Nah, the word "partner" was a direct quote from Dr. Rice.

If it's only one word, you don't need to quote it. It doesn't matter that it was a direct quote.

I have a journalism textbook open in front of me (Reporting for the Media Eighth Edition). It doesn't give a source, but it says the following.

At worst, an orphan quotation may be libelous. A New York newspaper included this sentence in a story about a murder case: "As police delved into his tangled business affairs, several women described as 'associated' with Brenhouse (the victim) were questioned at Hastings Police Headquarters." One of those women, who was named in the story, sued for libel. She argued - and the court agreed - that readers would infer from the quotation marks around "associated" that she had been having a love affair with the victim.

In this case, it's not so clear cut because the quotation marks around "partner" are meant to discredit the relationship as legal or real, so I'm not sure what it might imply about Dybul and Claire.

By FishyFred (not verified) on 17 Oct 2006 #permalink

A "partner" is a business partner. A "'partner'" (with scare quotes) is a live-in-lover and they're trying to make it sound like an arrangement on the up and up, a business or something like maybe one guy handles the finances and the other drives the truck or maybe it could be they play tennis together but boy oh boy it sure isn't what they really mean, is it? Nice try at legitimacy by taking an ordinary word and misusing it.

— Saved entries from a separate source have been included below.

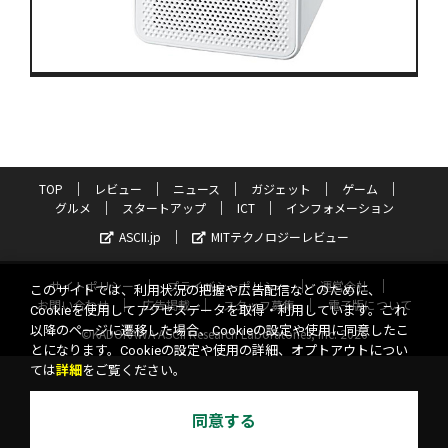
TOP
レビュー
ニュース
ガジェット
ゲーム
グルメ
スタートアップ
ICT
インフォメーション
ASCII.jp
MITテクノロジーレビュー
サイトポリシー
プライバシーポリシー
運営会社
このサイトでは、利用状況の把握や広告配信などのために、
お問い合わせ
広告掲載
スタッフ募集
電子版について
Cookieを使用してアクセスデータを取得・利用しています。これ
以降のページに遷移した場合、Cookieの設定や使用に同意したこ
©KADOKAWA ASCII Research Laboratories, Inc. 2026
とになります。Cookieの設定や使用の詳細、オプトアウトについ
ては
詳細
をご覧ください。
同意する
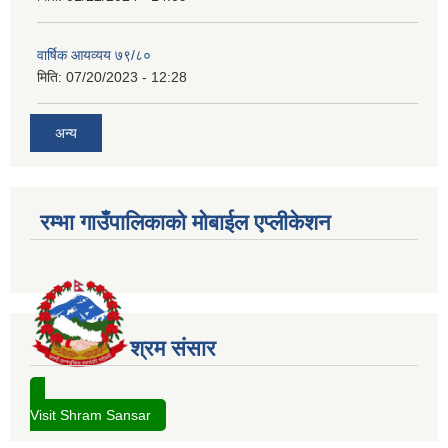
वार्षिक आयव्यय ७९/८०
मिति:
07/20/2023 - 12:28
अन्य
रम्भा गाउँपालिकाको मोबाईल एप्लीकेशन
श्रम संसार
Visit Shram Sansar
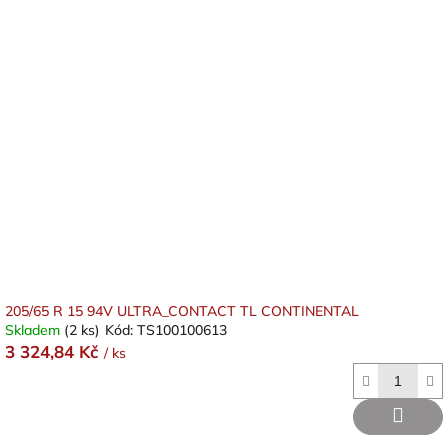
205/65 R 15 94V ULTRA_CONTACT TL CONTINENTAL
Skladem
(2 ks)
Kód:
TS100100613
3 324,84 Kč
/ ks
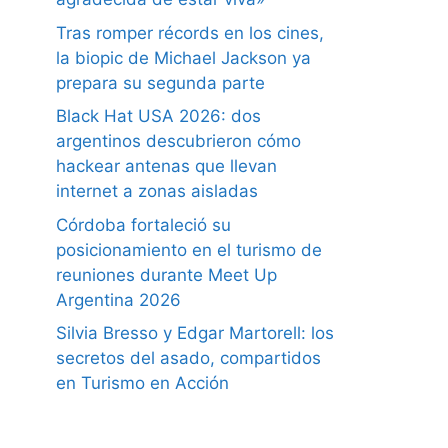
Tras romper récords en los cines,
la biopic de Michael Jackson ya
prepara su segunda parte
Black Hat USA 2026: dos
argentinos descubrieron cómo
hackear antenas que llevan
internet a zonas aisladas
Córdoba fortaleció su
posicionamiento en el turismo de
reuniones durante Meet Up
Argentina 2026
Silvia Bresso y Edgar Martorell: los
secretos del asado, compartidos
en Turismo en Acción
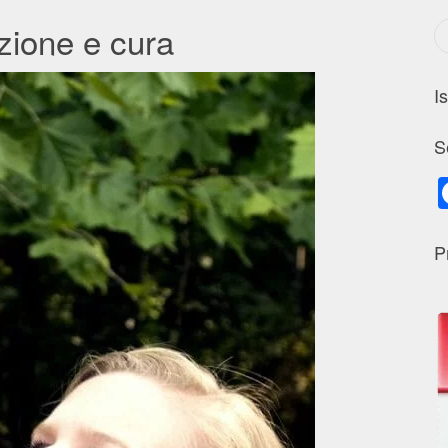
zione e cura
I
S
P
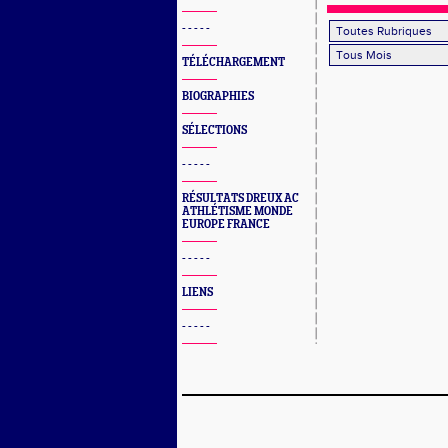
- - - - -
TÉLÉCHARGEMENT
BIOGRAPHIES
SÉLECTIONS
- - - - -
RÉSULTATS DREUX AC
ATHLÉTISME MONDE
EUROPE FRANCE
- - - - -
LIENS
- - - - -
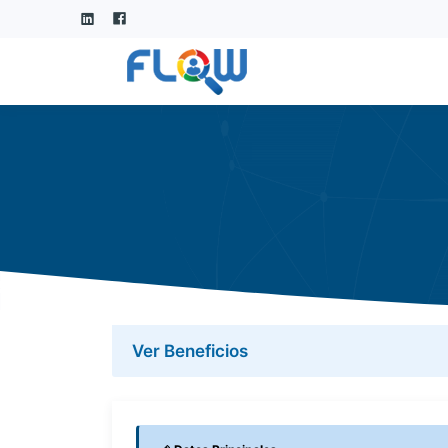
Ver Beneficios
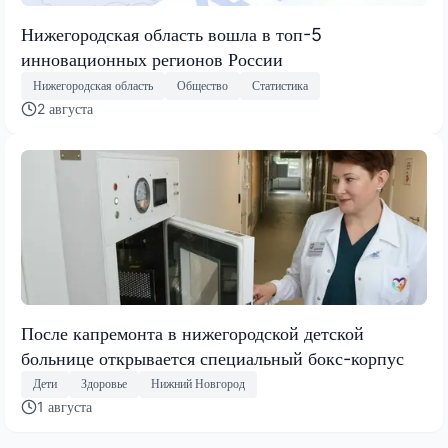
Нижегородская область вошла в топ-5
инновационных регионов России
Нижегородская область
Общество
Статистика
2 августа
После капремонта в нижегородской детской
больнице открывается специальный бокс-корпус
Дети
Здоровье
Нижний Новгород
1 августа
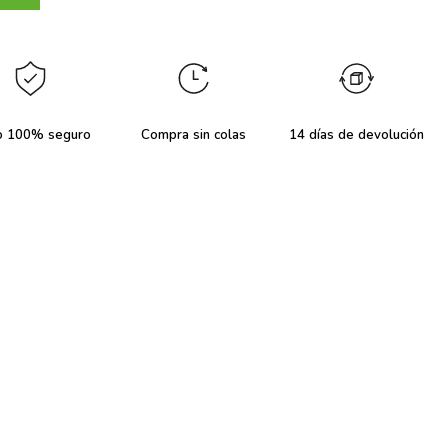
o 100% seguro
Compra sin colas
14 días de devolución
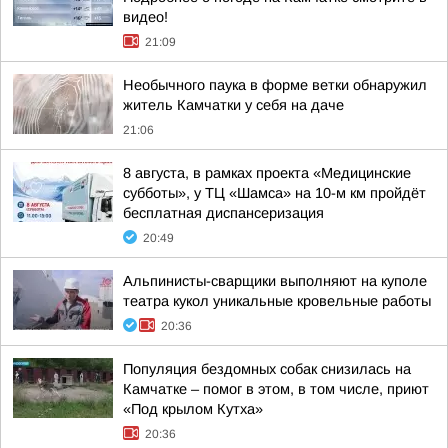
видео!
21:09
Необычного паука в форме ветки обнаружил
житель Камчатки у себя на даче
21:06
8 августа, в рамках проекта «Медицинские
субботы», у ТЦ «Шамса» на 10-м км пройдёт
бесплатная диспансеризация
20:49
Альпинисты-сварщики выполняют на куполе
театра кукол уникальные кровельные работы
20:36
Популяция бездомных собак снизилась на
Камчатке – помог в этом, в том числе, приют
«Под крылом Кутха»
20:36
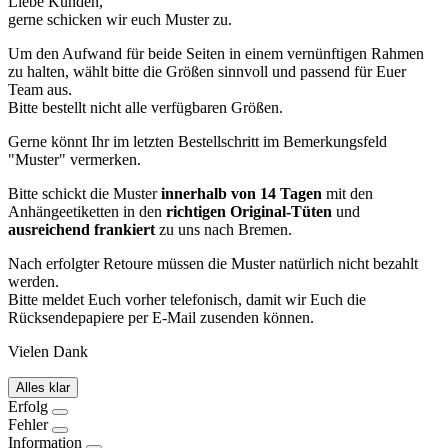
Liebe Kunden,
gerne schicken wir euch Muster zu.
Um den Aufwand für beide Seiten in einem vernünftigen Rahmen
zu halten, wählt bitte die Größen sinnvoll und passend für Euer
Team aus.
Bitte bestellt nicht alle verfügbaren Größen.
Gerne könnt Ihr im letzten Bestellschritt im Bemerkungsfeld
"Muster" vermerken.
Bitte schickt die Muster
innerhalb von 14 Tagen
mit den
Anhängeetiketten in den
richtigen Original-Tüten
und
ausreichend frankiert
zu uns nach Bremen.
Nach erfolgter Retoure müssen die Muster natürlich nicht bezahlt
werden.
Bitte meldet Euch vorher telefonisch, damit wir Euch die
Rücksendepapiere per E-Mail zusenden können.
Vielen Dank
Alles klar
Erfolg
Fehler
Information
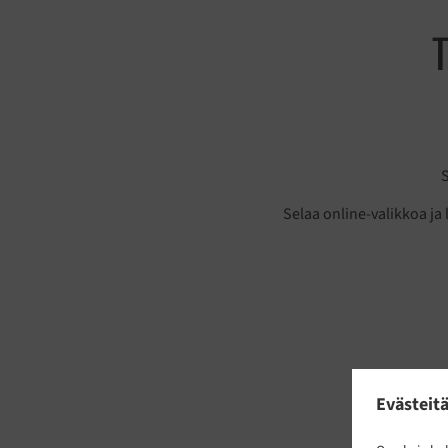
T
S
Selaa online-valikkoa ja 
Evästeitä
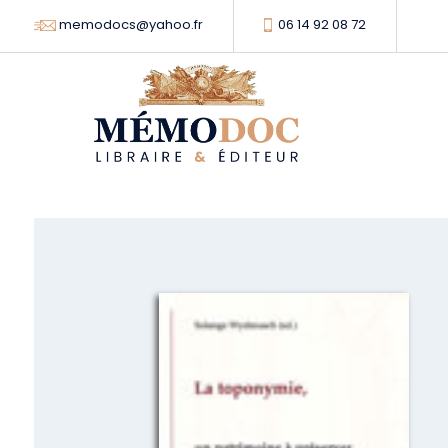
memodocs@yahoo.fr
06 14 92 08 72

The scare quotes are to show that no, they're not fooling anybody.

Oh, they were being "nice." Usually they don't use the scare quotes. It is usually reported in the Fundy Hate Press as sex-partner. You know to them, it's nothing more than the sexual act.

Sastra:

I'm with you as being completely confused about the fox and the henhouse metaphor. Unless he thinks that Mark Dybul now has the correct bully pulpit from which to spread Teh Ghey. Or to steal all the AIDS medicine and mix it in with a bunch of amyl poppers.